### BRIEF
Return, without pictures, the lines from the start of the data through the one that contains "dimanche 29 juin, le".

[Page images and extracted text]
+++

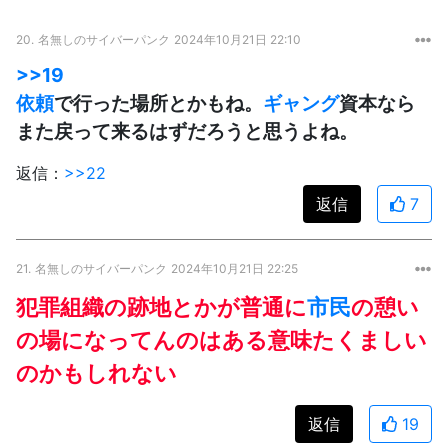
20.
名無しのサイバーパンク
2024年10月21日 22:10
>>19
依頼
で行った場所とかもね。
ギャング
資本なら
また戻って来るはずだろうと思うよね。
返信：
>>22
返信
7
21.
名無しのサイバーパンク
2024年10月21日 22:25
犯罪組織の跡地とかが普通に
市民
の憩い
の場になってんのはある意味たくましい
のかもしれない
返信
19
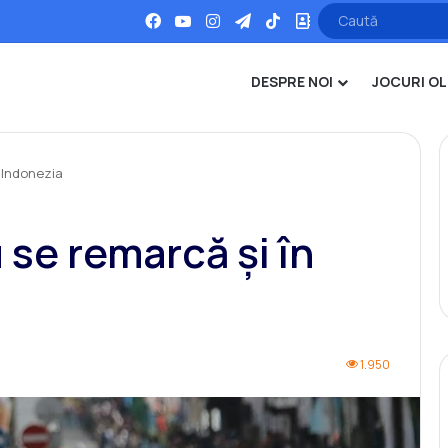
Facebook
YouTube
Instagram
Telegram
TikTok
Office
DESPRE NOI
JOCURI OL
n Indonezia
 se remarcă și în
1.950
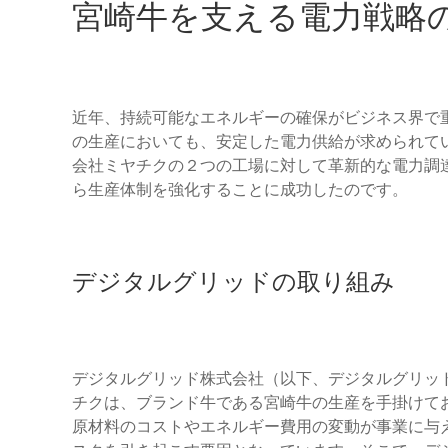
宮崎牛を支える電力戦略
近年、持続可能なエネルギーの確保がビジネス界で
の生産においても、安定した電力供給が求められて
会社ミヤチクの２つの工場に対して革新的な電力調
ら生産体制を強化することに成功したのです。
デジタルグリッドの取り組み
デジタルグリッド株式会社（以下、デジタルグリッド
チクは、ブランド牛である宮崎牛の生産を手掛けて
原材料のコストやエネルギー費用の変動が事業に与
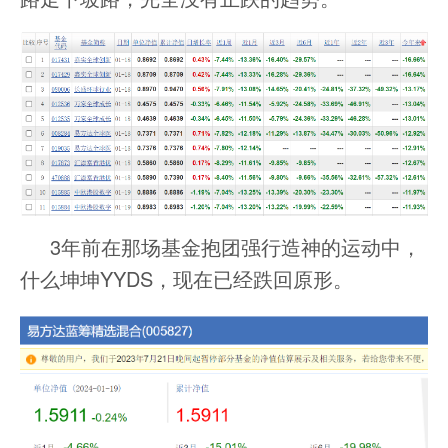
3年前在那场基金抱团强行造神的运动中，
什么坤坤YYDS，现在已经跌回原形。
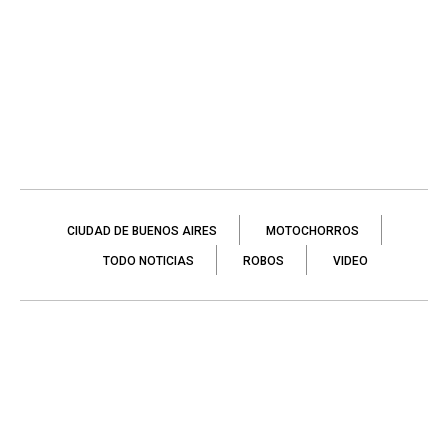
CIUDAD DE BUENOS AIRES
MOTOCHORROS
TODO NOTICIAS
ROBOS
VIDEO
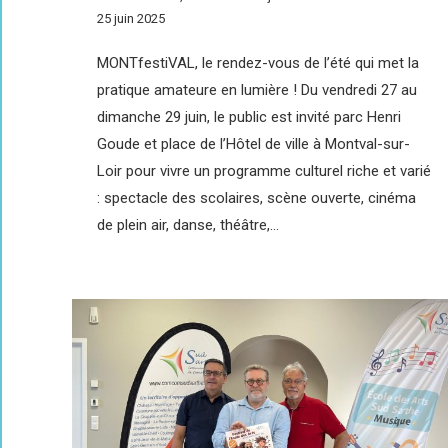
25 juin 2025
MONTfestiVAL, le rendez-vous de l’été qui met la
pratique amateure en lumière ! Du vendredi 27 au
dimanche 29 juin, le public est invité parc Henri
Goude et place de l’Hôtel de ville à Montval-sur-
Loir pour vivre un programme culturel riche et varié
: spectacle des scolaires, scène ouverte, cinéma
de plein air, danse, théâtre,…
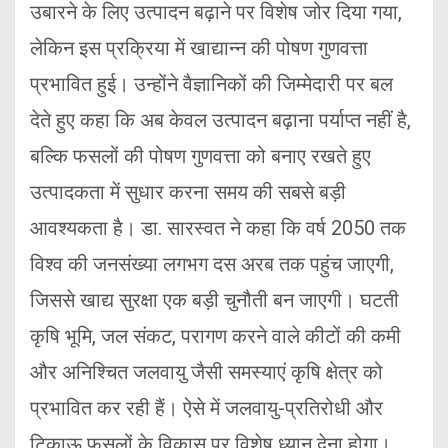
उबारने के लिए उत्पादन बढ़ाने पर विशेष जोर दिया गया,
लेकिन इस प्रक्रिया में खाद्यान्न की पोषण गुणवत्ता
प्रभावित हुई। उन्होंने वैज्ञानिकों की जिम्मेदारी पर बल
देते हुए कहा कि अब केवल उत्पादन बढ़ाना पर्याप्त नहीं है,
बल्कि फसलों की पोषण गुणवत्ता को बनाए रखते हुए
उत्पादकता में सुधार करना समय की सबसे बड़ी
आवश्यकता है। डा. सारस्वत ने कहा कि वर्ष 2050 तक
विश्व की जनसंख्या लगभग दस अरब तक पहुंच जाएगी,
जिससे खाद्य सुरक्षा एक बड़ी चुनौती बन जाएगी। घटती
कृषि भूमि, जल संकट, परागण करने वाले कीटों की कमी
और अनिश्चित जलवायु जैसी समस्याएं कृषि क्षेत्र को
प्रभावित कर रही हैं। ऐसे में जलवायु-प्रतिरोधी और
टिकाऊ फसलों के विकास पर विशेष ध्यान देना होगा।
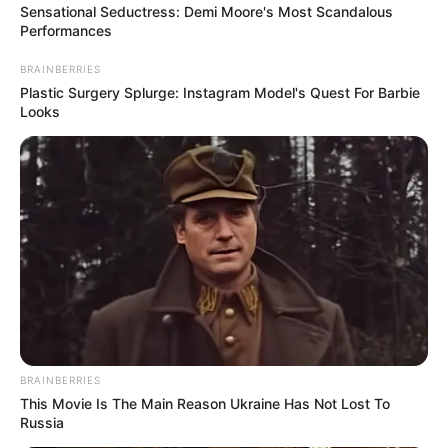
τεσσάρων αδειών εγκατάστασης και
Sensational Seductress: Demi Moore's Most Scandalous
Performances
λειτουργίας για μη κρατικά Πανεπιστήμια. Τα
νέα ιδρύματα, με έδρα την Αθήνα και τη
BRAINBERRIES
Plastic Surgery Splurge: Instagram Model's Quest For Barbie
Θεσσαλονίκη, θα υποδεχθούν τους πρώτους
Looks
φοιτητές τους από το ακαδημαϊκό έτος 2025-
2026, σηματοδοτώντας το τέλος του κρατικού
μονοπωλίου στην τριτοβάθμια εκπαίδευση.
Οι σχετικές αποφάσεις υπογράφηκαν από τον
αρμόδιο Υφυπουργό Παιδείας, κ. Νίκο
Παπαϊωάννου, μετά από μια αυστηρή
διαδικασία αξιολόγησης που διασφάλισε την
BRAINBERRIES
This Movie Is The Main Reason Ukraine Has Not Lost To
πλήρωση υψηλών ακαδημαϊκών και κτιριακών
Russia
προδιαγραφών.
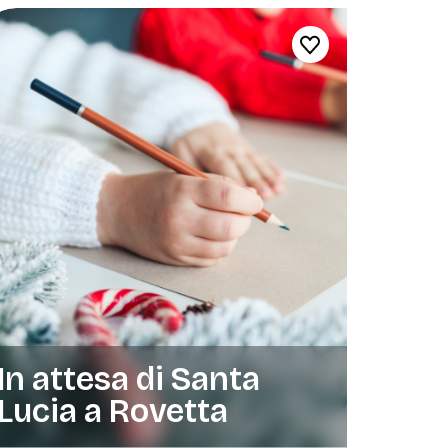
In attesa di Santa
Lucia a Rovetta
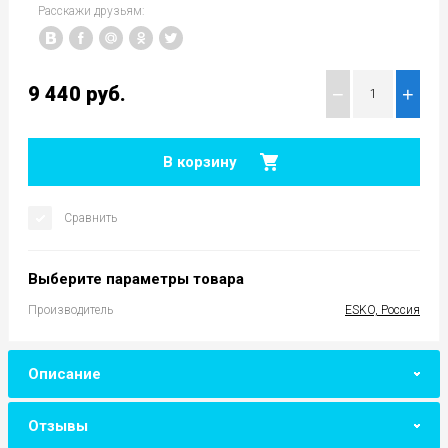
Расскажи друзьям:
9 440
руб.
−
+
В корзину
Сравнить
Выберите параметры товара
Производитель
ESKO, Россия
Описание
Отзывы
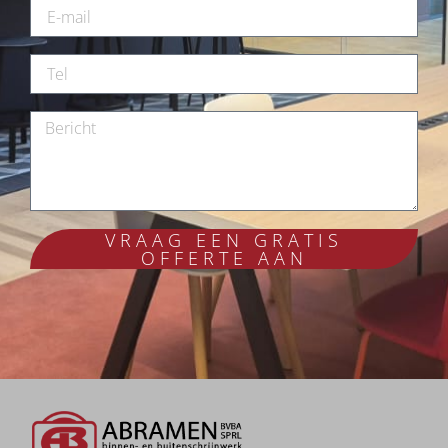
VRAAG EEN GRATIS
OFFERTE AAN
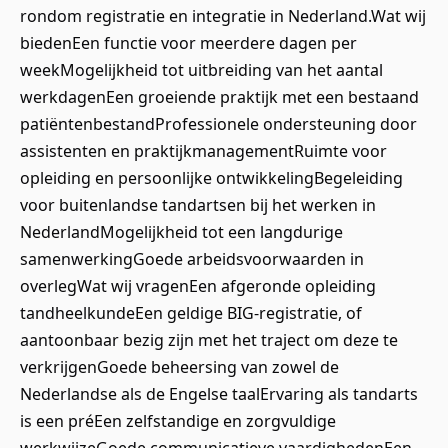
rondom registratie en integratie in Nederland.Wat wij
biedenEen functie voor meerdere dagen per
weekMogelijkheid tot uitbreiding van het aantal
werkdagenEen groeiende praktijk met een bestaand
patiëntenbestandProfessionele ondersteuning door
assistenten en praktijkmanagementRuimte voor
opleiding en persoonlijke ontwikkelingBegeleiding
voor buitenlandse tandartsen bij het werken in
NederlandMogelijkheid tot een langdurige
samenwerkingGoede arbeidsvoorwaarden in
overlegWat wij vragenEen afgeronde opleiding
tandheelkundeEen geldige BIG-registratie, of
aantoonbaar bezig zijn met het traject om deze te
verkrijgenGoede beheersing van zowel de
Nederlandse als de Engelse taalErvaring als tandarts
is een préEen zelfstandige en zorgvuldige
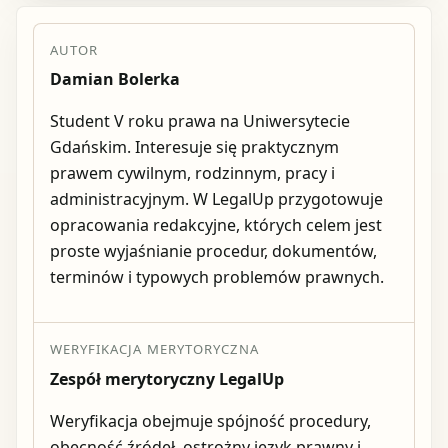
AUTOR
Damian Bolerka
Student V roku prawa na Uniwersytecie
Gdańskim. Interesuje się praktycznym
prawem cywilnym, rodzinnym, pracy i
administracyjnym. W LegalUp przygotowuje
opracowania redakcyjne, których celem jest
proste wyjaśnianie procedur, dokumentów,
terminów i typowych problemów prawnych.
WERYFIKACJA MERYTORYCZNA
Zespół merytoryczny LegalUp
Weryfikacja obejmuje spójność procedury,
obecność źródeł, ostrożny język prawny i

+++

### WRITTEN SOLUTION
20.
名無しのサイバーパンク
2024年10月21日 22:10
>>19
依頼
で行った場所とかもね。
ギャング
資本なら
また戻って来るはずだろうと思うよね。
返信：
>>22
返信
7
21.
名無しのサイバーパンク
2024年10月21日 22:25
犯罪組織の跡地とかが普通に
市民
の憩い
の場になってんのはある意味たくましい
のかもしれない
返信
19
Facebook
YouTube
Instagram
Telegram
TikTok
Office
DESPRE NOI
JOCURI OL
n Indonezia
 se remarcă și în
1.950
宮崎牛を支える電力戦略
近年、持続可能なエネルギーの確保がビジネス界で
の生産においても、安定した電力供給が求められて
会社ミヤチクの２つの工場に対して革新的な電力調
ら生産体制を強化することに成功したのです。
デジタルグリッドの取り組み
デジタルグリッド株式会社（以下、デジタルグリッド
チクは、ブランド牛である宮崎牛の生産を手掛けて
原材料のコストやエネルギー費用の変動が事業に与
3年前在那场基金抱团强行造神的运动中，
什么坤坤YYDS，现在已经跌回原形。
CIUDAD DE BUENOS AIRES
MOTOCHORROS
TODO NOTICIAS
ROBOS
VIDEO
25 juin 2025
MONTfestiVAL, le rendez-vous de l’été qui met la
pratique amateure en lumière ! Du vendredi 27 au
dimanche 29 juin, le public est invité parc Henri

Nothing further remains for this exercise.